The more we refine our diet, the easier it is to feel these effects – when I was heavy and used to eating everything and anything I denied that food had any of these effects, but as I became lighter, more aware, and dealt with the reasons for over-eating etc I was able to feel the effects different foods had more clearly. I had bludgeoned my natural sensitivity for so many years that it was easy to deny food could have such effects – refining my diet has allowed me to be more aware of my body’s natural sensitivity and to hear its messages. So whilst in the past I would have dismissed all of this easily, as woo woo, nonsense, quackery etc I can no longer deny ( much as I try sometimes!) the messages my body gives me when I feed it too much food or food that is not truly healthy for it. Food, (perhaps not so) glorious food, nothing quite like it for changing our mood!

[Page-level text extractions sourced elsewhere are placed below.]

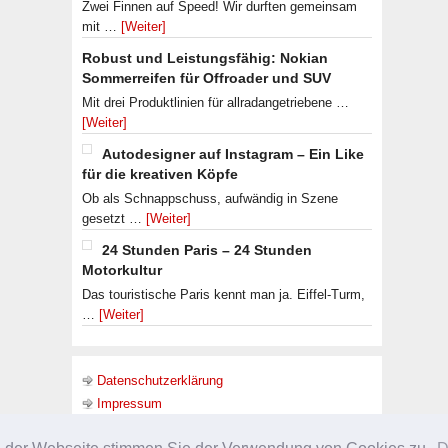
Zwei Finnen auf Speed! Wir durften gemeinsam
mit …
[Weiter]
Robust und Leistungsfähig: Nokian
Sommerreifen für Offroader und SUV
Mit drei Produktlinien für allradangetriebene …
[Weiter]
Autodesigner auf Instagram – Ein Like
für die kreativen Köpfe
Ob als Schnappschuss, aufwändig in Szene
gesetzt …
[Weiter]
24 Stunden Paris – 24 Stunden
Motorkultur
Das touristische Paris kennt man ja. Eiffel-Turm,
…
[Weiter]
Datenschutzerklärung
Impressum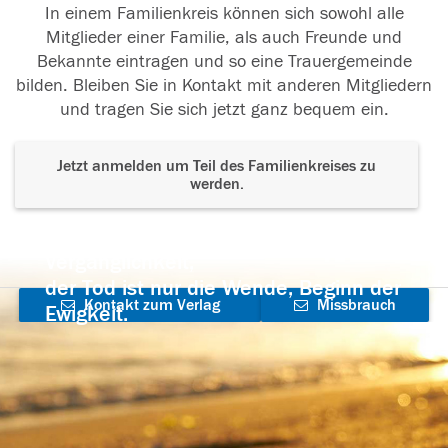
In einem Familienkreis können sich sowohl alle
Mitglieder einer Familie, als auch Freunde und
Bekannte eintragen und so eine Trauergemeinde
bilden. Bleiben Sie in Kontakt mit anderen Mitgliedern
und tragen Sie sich jetzt ganz bequem ein.
Jetzt anmelden um Teil des Familienkreises zu
werden.
Der Tod ist nicht das Ende, nicht die
Vergänglichkeit,
der Tod ist nur die Wende, Beginn der
Kontakt zum Verlag
Missbrauch
Ewigkeit.
aufnehmen
melden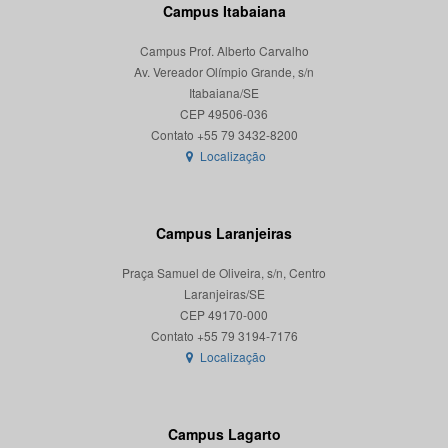
Campus Itabaiana
Campus Prof. Alberto Carvalho
Av. Vereador Olímpio Grande, s/n
Itabaiana/SE
CEP 49506-036
Localização
Campus Laranjeiras
Praça Samuel de Oliveira, s/n, Centro
Laranjeiras/SE
CEP 49170-000
Localização
Campus Lagarto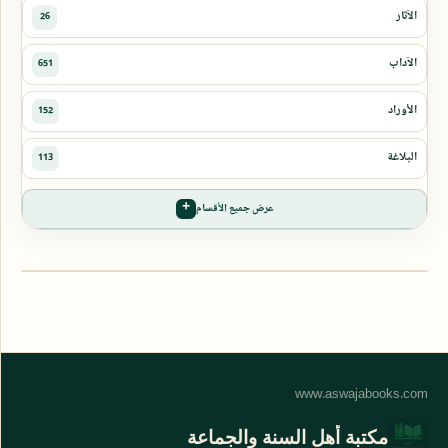
عرض جميع الأقسام
مكتبة أهل السنة والجماعة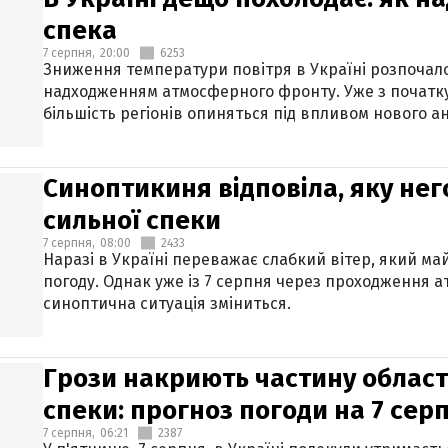
спека
7 серпня,
20:00
6253
Зниження температури повітря в Україні розпочалос
надходженням атмосферного фронту. Уже з початку
більшість регіонів опиняться під впливом нового а
Синоптикиня відповіла, яку нег
сильної спеки
7 серпня,
08:00
2433
Наразі в Україні переважає слабкий вітер, який м
погоду. Однак уже із 7 серпня через проходження 
синоптична ситуація зміниться.
Грози накриють частину областе
спеки: прогноз погоди на 7 сер
7 серпня,
06:21
2387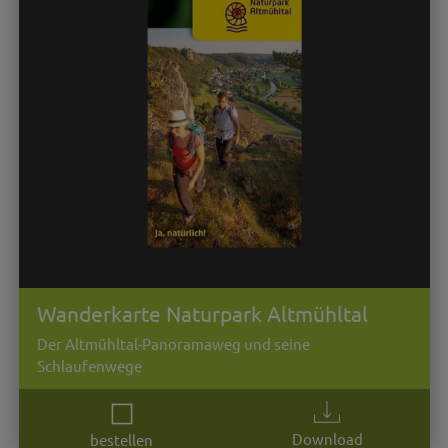
Wanderkarte Naturpark Altmühltal
Der Altmühltal-Panoramaweg und seine
Schlaufenwege
Download
bestellen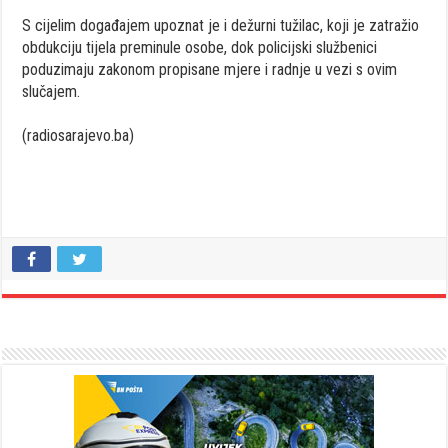
S cijelim događajem upoznat je i dežurni tužilac, koji je zatražio
obdukciju tijela preminule osobe, dok policijski službenici
poduzimaju zakonom propisane mjere i radnje u vezi s ovim
slučajem.
(radiosarajevo.ba)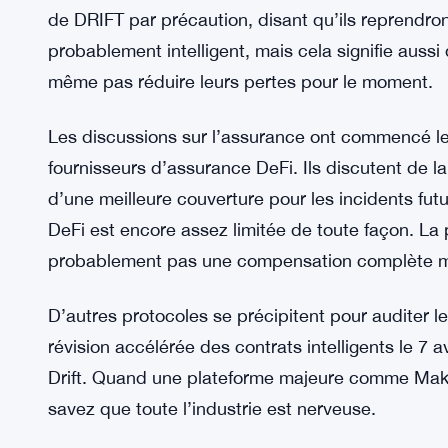
a essentiellement admis qu’ils sont toujours dans le
fonds ont été tracés mais que les récupérer est 
ressemble à un discours d’entreprise pour « nou
l’argent ». Zhang a demandé à la communauté de 
la patience est difficile lorsque vos économies vi
Les grandes bourses ne prennent pas de risques.
de DRIFT par précaution, disant qu’ils reprendront 
probablement intelligent, mais cela signifie auss
même pas réduire leurs pertes pour le moment.
Les discussions sur l’assurance ont commencé le 6
fournisseurs d’assurance DeFi. Ils discutent de l
d’une meilleure couverture pour les incidents fut
DeFi est encore assez limitée de toute façon. La p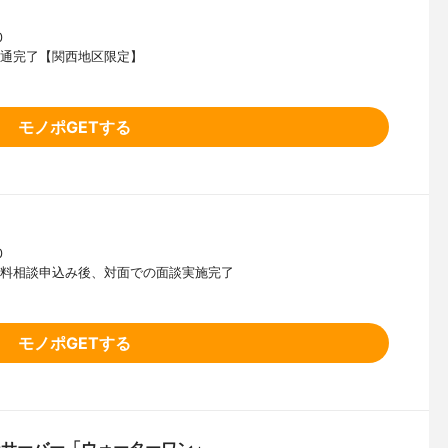
0
開通完了【関西地区限定】
モノポGETする
0
b無料相談申込み後、対面での面談実施完了
モノポGETする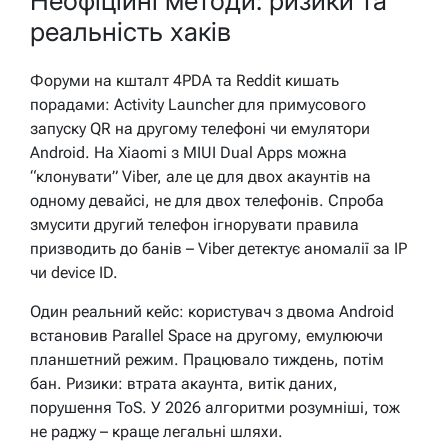
Неофіційні методи: ризики та
реальність хаків
Форуми на кшталт 4PDA та Reddit кишать
порадами: Activity Launcher для примусового
запуску QR на другому телефоні чи емулятори
Android. На Xiaomi з MIUI Dual Apps можна
“клонувати” Viber, але це для двох акаунтів на
одному девайсі, не для двох телефонів. Спроба
змусити другий телефон ігнорувати правила
призводить до банів – Viber детектує аномалії за IP
чи device ID.
Один реальний кейс: користувач з двома Android
встановив Parallel Space на другому, емулюючи
планшетний режим. Працювало тиждень, потім
бан. Ризики: втрата акаунта, витік даних,
порушення ToS. У 2026 алгоритми розумніші, тож
не раджу – краще легальні шляхи.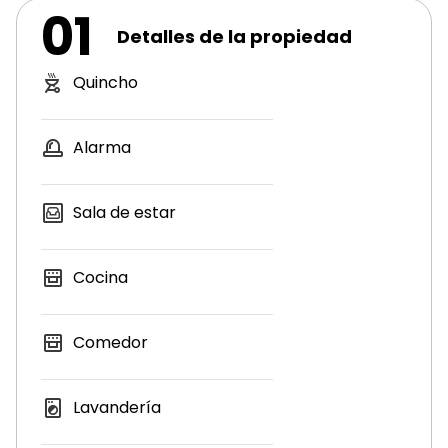
01
Detalles de la propiedad
Quincho
Alarma
Sala de estar
Cocina
Comedor
Lavandería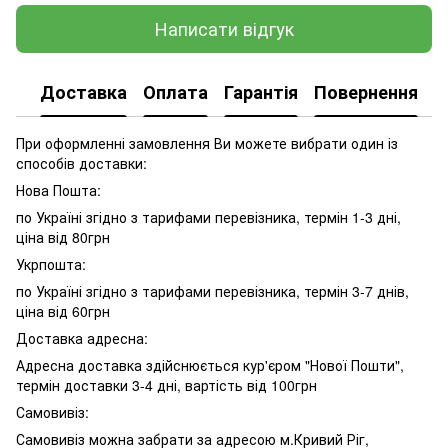
Написати відгук
Доставка
Оплата
Гарантія
Повернення
При оформленні замовлення Ви можете вибрати один із
способів доставки:
Нова Пошта:
по Україні згідно з тарифами перевізника, термін 1-3 дні,
ціна від 80грн
Укрпошта:
по Україні згідно з тарифами перевізника, термін 3-7 днів,
ціна від 60грн
Доставка адресна:
Адресна доставка здійснюється кур'єром "Нової Пошти",
термін доставки 3-4 дні, вартість від 100грн
Самовивіз:
Самовивіз можна забрати за адресою м.Кривий Ріг,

Indeed my efforts to overrule my body have given me plenty of experience of what happens when I don’t truly listen to and honour what my body needs….. such that I do not need a scientific study to tell me if certain foods are healthy for my body or not – for my body is the most sensitive science lab there is. It knows and it speaks loud and clear – I just need to listen and pay heed to its messages.
Feel free to share your own experiences and observations of the effects of food on your mood and wellbeing….have you experienced a food hangover?